When asked to talk about his biggest mistake, Mulally couldn’t think of one. Instead, he supported the tough actions taken to make Ford profitable and competitive. “I don’t know how we could have moved any faster, and I am so pleased about how we pulled together,” he said.

However, Mulally did initially wonder if testifying before Congress in 2008 on behalf of rival automakers GM and Chrysler’s pleas for federal bailout money was wise. Ultimately, he decided since those troubled car companies create about 15% of the nation’s economic output, letting them slide into bankruptcy would have jolted the country from a recession into a depression. “I was there supporting my competitors for the good of the world,” he said. “It was a serious situation. I don’t have any remorse for that, and I wouldn’t have done anything differently.”

Meanwhile, Ford has paid back $14.5 billion of the $23.5 billion it borrowed to fund its turnaround.

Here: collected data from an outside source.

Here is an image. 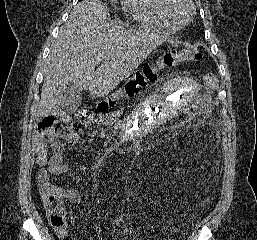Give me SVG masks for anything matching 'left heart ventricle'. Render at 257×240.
<instances>
[{"mask_svg": "<svg viewBox=\"0 0 257 240\" xmlns=\"http://www.w3.org/2000/svg\"><path fill=\"white\" fill-rule=\"evenodd\" d=\"M174 13L181 21H185L190 13V8L187 4L179 2L174 7Z\"/></svg>", "mask_w": 257, "mask_h": 240, "instance_id": "left-heart-ventricle-1", "label": "left heart ventricle"}]
</instances>
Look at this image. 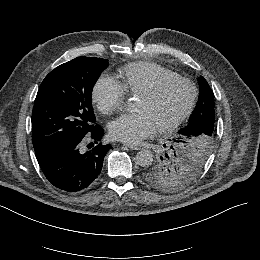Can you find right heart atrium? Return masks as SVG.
I'll return each mask as SVG.
<instances>
[{
	"mask_svg": "<svg viewBox=\"0 0 260 260\" xmlns=\"http://www.w3.org/2000/svg\"><path fill=\"white\" fill-rule=\"evenodd\" d=\"M127 91L115 77L103 73L96 80L92 89V99L99 111L112 113L121 108L125 102Z\"/></svg>",
	"mask_w": 260,
	"mask_h": 260,
	"instance_id": "obj_1",
	"label": "right heart atrium"
}]
</instances>
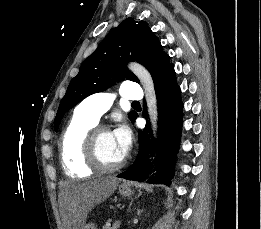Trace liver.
Listing matches in <instances>:
<instances>
[{
	"mask_svg": "<svg viewBox=\"0 0 261 229\" xmlns=\"http://www.w3.org/2000/svg\"><path fill=\"white\" fill-rule=\"evenodd\" d=\"M120 179L101 177L85 183L69 185L68 197L65 201V217L68 229H82L88 213L93 207L109 199L117 189Z\"/></svg>",
	"mask_w": 261,
	"mask_h": 229,
	"instance_id": "6515ba94",
	"label": "liver"
}]
</instances>
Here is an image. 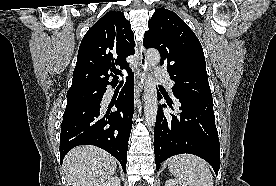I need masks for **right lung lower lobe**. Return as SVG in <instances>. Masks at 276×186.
<instances>
[{"mask_svg": "<svg viewBox=\"0 0 276 186\" xmlns=\"http://www.w3.org/2000/svg\"><path fill=\"white\" fill-rule=\"evenodd\" d=\"M131 72L118 98L117 111L102 114L101 101L106 87L98 97L67 105L61 123L60 161L75 146L89 144L114 156L126 171L128 140L132 128L134 83Z\"/></svg>", "mask_w": 276, "mask_h": 186, "instance_id": "1", "label": "right lung lower lobe"}]
</instances>
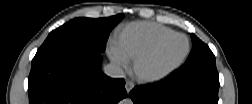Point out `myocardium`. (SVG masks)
Instances as JSON below:
<instances>
[{
  "mask_svg": "<svg viewBox=\"0 0 252 104\" xmlns=\"http://www.w3.org/2000/svg\"><path fill=\"white\" fill-rule=\"evenodd\" d=\"M178 36L184 37L186 39V49L177 59L164 63L152 70H146L143 68V64L145 61H147L152 55H154L168 40L174 37H178ZM189 50H190V43H189L188 37L184 34L173 33L169 36H166L158 40L151 47H149L143 53L138 55L134 59V71L140 79L145 80V81L160 78L164 76L165 74H167L168 72H170L171 70L177 68L179 65H181V63L184 61V59L188 55Z\"/></svg>",
  "mask_w": 252,
  "mask_h": 104,
  "instance_id": "obj_1",
  "label": "myocardium"
}]
</instances>
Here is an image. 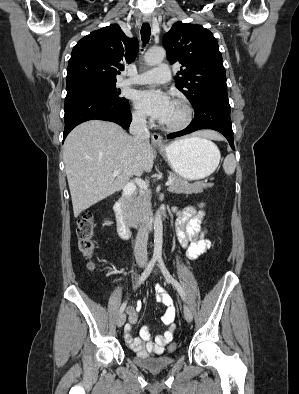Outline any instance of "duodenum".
<instances>
[{
    "label": "duodenum",
    "instance_id": "410a0bca",
    "mask_svg": "<svg viewBox=\"0 0 299 394\" xmlns=\"http://www.w3.org/2000/svg\"><path fill=\"white\" fill-rule=\"evenodd\" d=\"M135 190H136V186L134 183L127 184L122 195L117 199V201L114 204V209L116 211L117 219H118V232L121 237H127L132 230V225L130 223V218L127 211V203L129 198L134 194ZM161 216L164 217L165 214L162 213ZM153 224L154 221H150L145 226V228L147 230H151Z\"/></svg>",
    "mask_w": 299,
    "mask_h": 394
}]
</instances>
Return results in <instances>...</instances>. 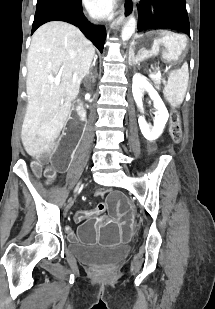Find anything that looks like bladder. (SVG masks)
<instances>
[{"label": "bladder", "instance_id": "bladder-1", "mask_svg": "<svg viewBox=\"0 0 215 309\" xmlns=\"http://www.w3.org/2000/svg\"><path fill=\"white\" fill-rule=\"evenodd\" d=\"M71 254L81 263L92 266H110L120 262L127 254L124 247H98L70 244Z\"/></svg>", "mask_w": 215, "mask_h": 309}]
</instances>
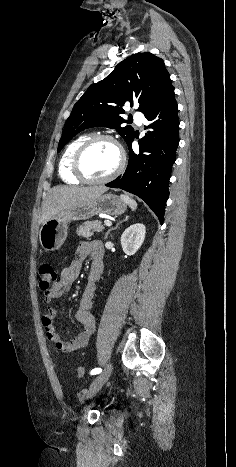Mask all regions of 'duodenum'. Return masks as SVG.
<instances>
[{"mask_svg": "<svg viewBox=\"0 0 236 467\" xmlns=\"http://www.w3.org/2000/svg\"><path fill=\"white\" fill-rule=\"evenodd\" d=\"M92 278H95V273L92 274Z\"/></svg>", "mask_w": 236, "mask_h": 467, "instance_id": "1", "label": "duodenum"}]
</instances>
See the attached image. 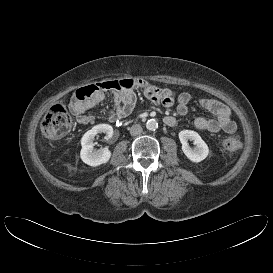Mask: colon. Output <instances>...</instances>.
I'll return each instance as SVG.
<instances>
[{
	"label": "colon",
	"instance_id": "colon-1",
	"mask_svg": "<svg viewBox=\"0 0 273 273\" xmlns=\"http://www.w3.org/2000/svg\"><path fill=\"white\" fill-rule=\"evenodd\" d=\"M130 79H121L87 85L76 90L74 100L84 101L91 98L96 92L102 89L119 90L129 89L133 86ZM72 118L62 102L52 105L45 114L41 129L43 135L50 140L61 139L66 136L72 127ZM221 146L228 152L238 151L242 147V142L238 137H226L222 139Z\"/></svg>",
	"mask_w": 273,
	"mask_h": 273
}]
</instances>
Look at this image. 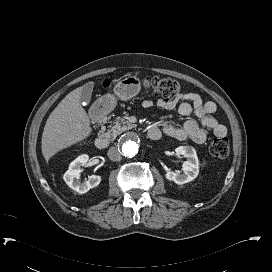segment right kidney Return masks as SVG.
Returning <instances> with one entry per match:
<instances>
[{"label": "right kidney", "instance_id": "ca27d5eb", "mask_svg": "<svg viewBox=\"0 0 272 272\" xmlns=\"http://www.w3.org/2000/svg\"><path fill=\"white\" fill-rule=\"evenodd\" d=\"M88 160L89 157L86 154L78 156L70 163L68 170L63 176L66 184L80 194L88 192L90 189L98 186L101 182V177L99 175H91L88 180L83 183L79 181L80 173L82 172L81 167L86 166Z\"/></svg>", "mask_w": 272, "mask_h": 272}]
</instances>
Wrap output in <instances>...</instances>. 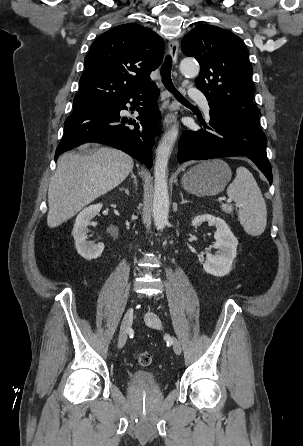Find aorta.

Those moves are all part of being a leader, Mulally said. “Every one of those suggestions is a courageous decision, which comes from having a point of view about the future and having your conviction that you’re going to have a comprehensive plan to implement that compelling vision.” Before the speech began, business school Dean Garth Saloner introduced a guest sitting in the front row with Mulally. Arjay Miller, 95, was president of Ford from 1963-1969 before being named dean of Stanford GSB where he served for a decade in the 1970s. Miller smilingly acknowledged an enthusiastic welcome from the student audience.